Accessibility links

Breaking News

Egypt Refuge for Some in Sudan

People stand next to buses as passengers fleeing from Sudan arrive at the Arqeen land port, after being evacuated from Khartoum to Abu Simbel city, at the upper reaches of the Nile in Aswan, Egypt. Taken April 28, 2023.

ARQEEN, EGYPT: - Egypt said on Monday that 40,000 Sudanese had crossed its border, and the United Nations warned that more than 800,000 may flee Sudan, which has a population of 46 million, if fighting continues.

As numbers surged and fuel became scarce, prices of buses to Egypt rose to about $500 per person.

Those who can afford the trip are relatively wealthy, but many arrive through the Arqeen and Qustul crossings either side of Lake Nasser in a reduced state.

"There are merchants of the war who exploit the crisis to make profit," said Leem al-Sheikh, a 23-year-old dentist who took nearly a week to reach Abu Simbel from Omdurman.

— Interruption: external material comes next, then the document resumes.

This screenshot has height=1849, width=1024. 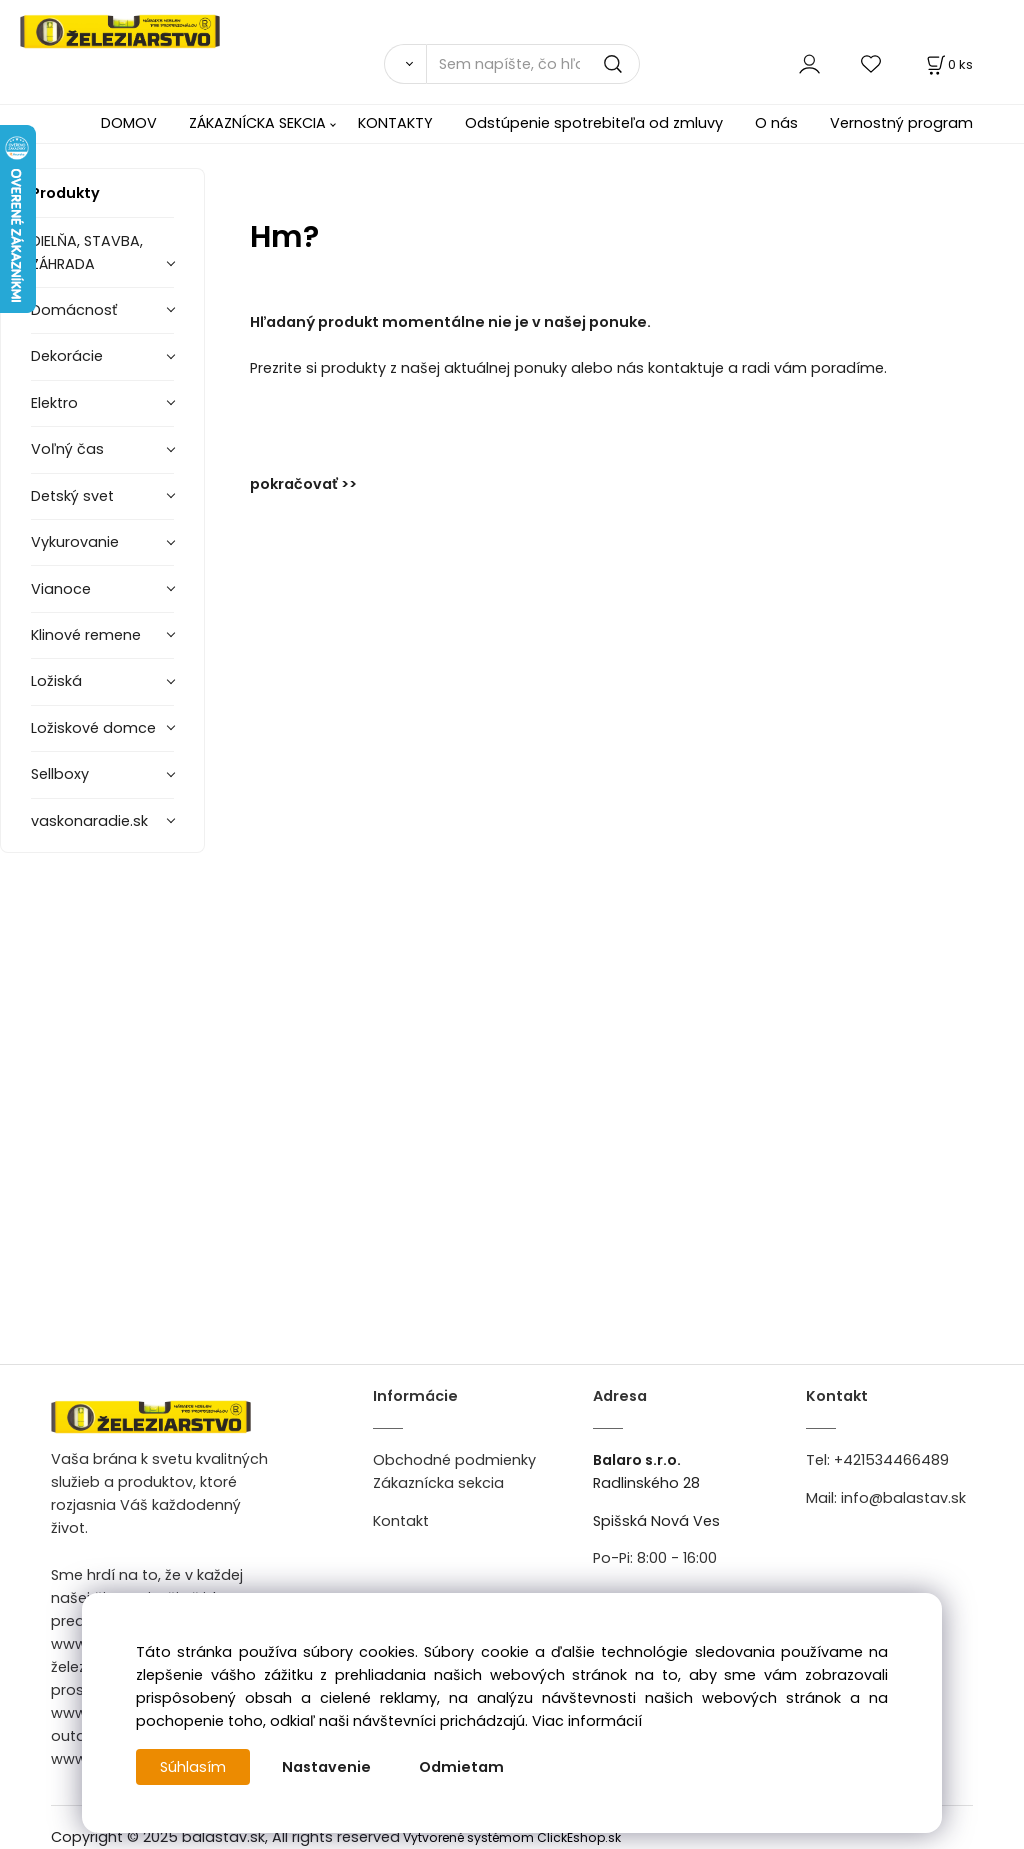 I want to click on Zákaznícka sekcia, so click(x=438, y=1483).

"We are privileged," she added. "There are many who couldn't afford to flee the war."

One group of female and elderly relatives with children could be seen emerging onto Egyptian territory at Arqeen with faces and clothes covered with dust, dragging trolleys piled with bags before they boarded a bus for Cairo.

Since adult males need visas to enter Egypt, men generally lag behind. Many wait in Wadi Halfa in northern Sudan to apply for visas.

Some have complained of a lack of food, water, shelter and washrooms at the crossings. They say they have slept on buses or rubbish strewn roads, or inside a sealed zone between the two border posts.

Farid Mahgoub Taha, a 77-year-old who fled from Khartoum, said he had found a "very dire" situation at Arqeen, thought services were better on the Egyptian side.

"It was not suitable for humans, not even animals," he said.

Sheikh said that people were subjected to lengthy and aggressive questioning by Egyptian officials.

"They are humiliating us. They yell and say if you don't wait, we will send you away," she said.

An Egyptian border guard said staff were working around the clock to deal with the influx. Egypt's Foreign Ministry said authorities were providing relief and emergency services at the crossings and trying to speed up entry procedures by reinforcing border staff.

One Khartoum resident who gave only his first name, Khaled, said "I've seen a few fellow friends of mine who have already travelled. They're still in the border, stuck in the streets," he told Reuters on a video call. "I can't put my family through that."